● Data for analysis
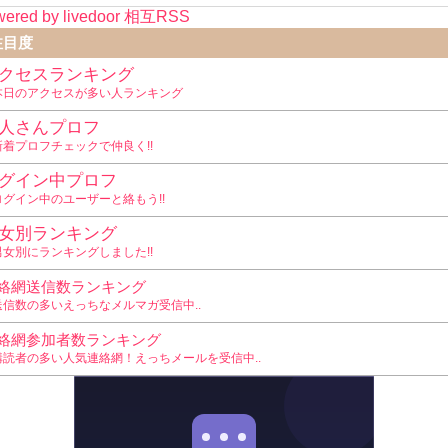
ered by livedoor 相互RSS
www
注目度
クセスランキング
本日のアクセスが多い人ランキング
人さんプロフ
新着プロフチェックで仲良く!!
グイン中プロフ
ログイン中のユーザーと絡もう!!
女別ランキング
男女別にランキングしました!!
絡網送信数ランキング
送信数の多いえっちなメルマガ受信中..
絡網参加者数ランキング
購読者の多い人気連絡網！えっちメールを受信中..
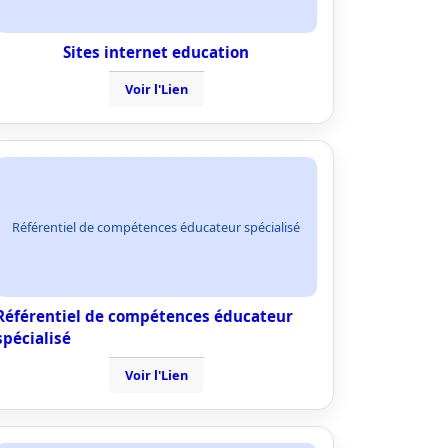
Sites internet education
Voir l'Lien
Référentiel de compétences éducateur spécialisé
Référentiel de compétences éducateur
spécialisé
Voir l'Lien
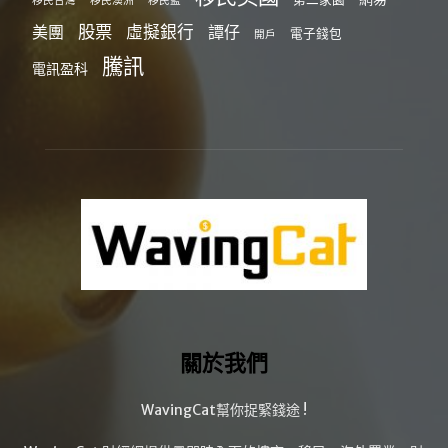
移民台灣
移民澳洲
移民監
股票
虛擬銀行
美團
譚仔
電子錢包
開戶
騰訊
電訊盈科
關於我們
WavingCat幫你捉緊錢途 !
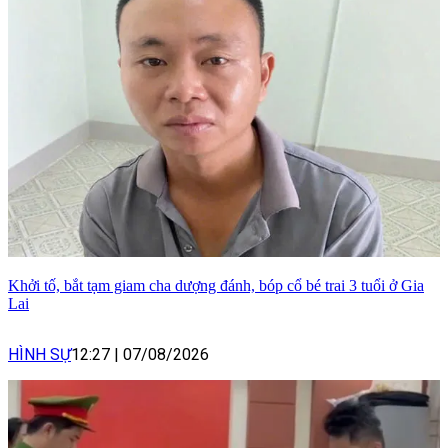
Khởi tố, bắt tạm giam cha dượng đánh, bóp cổ bé trai 3 tuổi ở Gia
Lai
HÌNH SỰ
12:27
|
07/08/2026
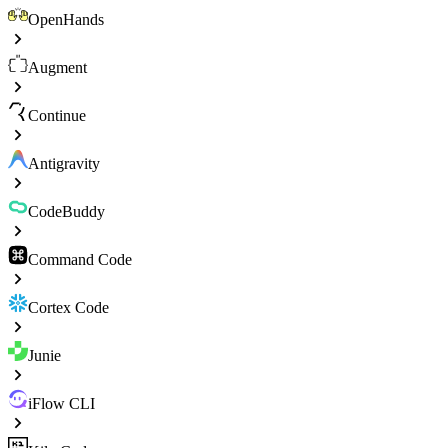
OpenHands
Augment
Continue
Antigravity
CodeBuddy
Command Code
Cortex Code
Junie
iFlow CLI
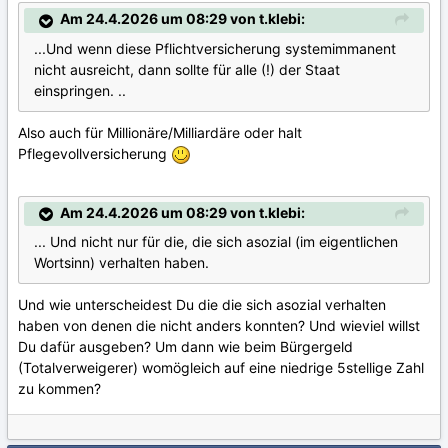
Am 24.4.2026 um 08:29 von t.klebi:
...Und wenn diese Pflichtversicherung systemimmanent
nicht ausreicht, dann sollte für alle (!) der Staat
einspringen. ..
Also auch für Millionäre/Milliardäre oder halt
Pflegevollversicherung
Am 24.4.2026 um 08:29 von t.klebi:
... Und nicht nur für die, die sich asozial (im eigentlichen
Wortsinn) verhalten haben.
Und wie unterscheidest Du die die sich asozial verhalten
haben von denen die nicht anders konnten? Und wieviel willst
Du dafür ausgeben? Um dann wie beim Bürgergeld
(Totalverweigerer) womögleich auf eine niedrige 5stellige Zahl
zu kommen?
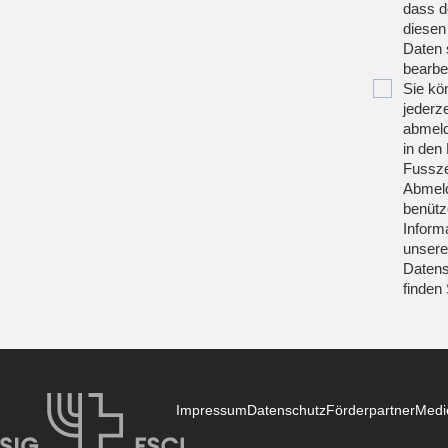
dass d
diesen
Daten 
bearbei
Sie kö
jederze
abmeld
in den 
Fussze
Abmeld
benütz
Inform
unsere
Datens
finden
Impressum
Datenschutz
Förderpartner
Medi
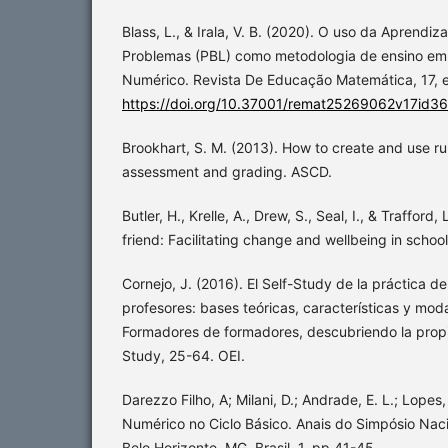
Blass, L., & Irala, V. B. (2020). O uso da Apren
Problemas (PBL) como metodologia de ensino em 
Numérico. Revista De Educação Matemática, 17,
https://doi.org/10.37001/remat25269062v17id3
Brookhart, S. M. (2013). How to create and use ru
assessment and grading. ASCD.
Butler, H., Krelle, A., Drew, S., Seal, I., & Trafford, 
friend: Facilitating change and wellbeing in schoo
Cornejo, J. (2016). El Self-Study de la práctica d
profesores: bases teóricas, características y mo
Formadores de formadores, descubriendo la propia
Study, 25-64. OEI.
Darezzo Filho, A; Milani, D.; Andrade, E. L.; Lopes,
Numérico no Ciclo Básico. Anais do Simpósio Nac
Belo Horizonte, MG, Brasil, 1. pp.41-45.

● Task description
Each line of the listing that includes the word "haben" should be copied out.

● Response
Wortsinn) verhalten haben.
haben von denen die nicht anders konnten? Und wieviel willst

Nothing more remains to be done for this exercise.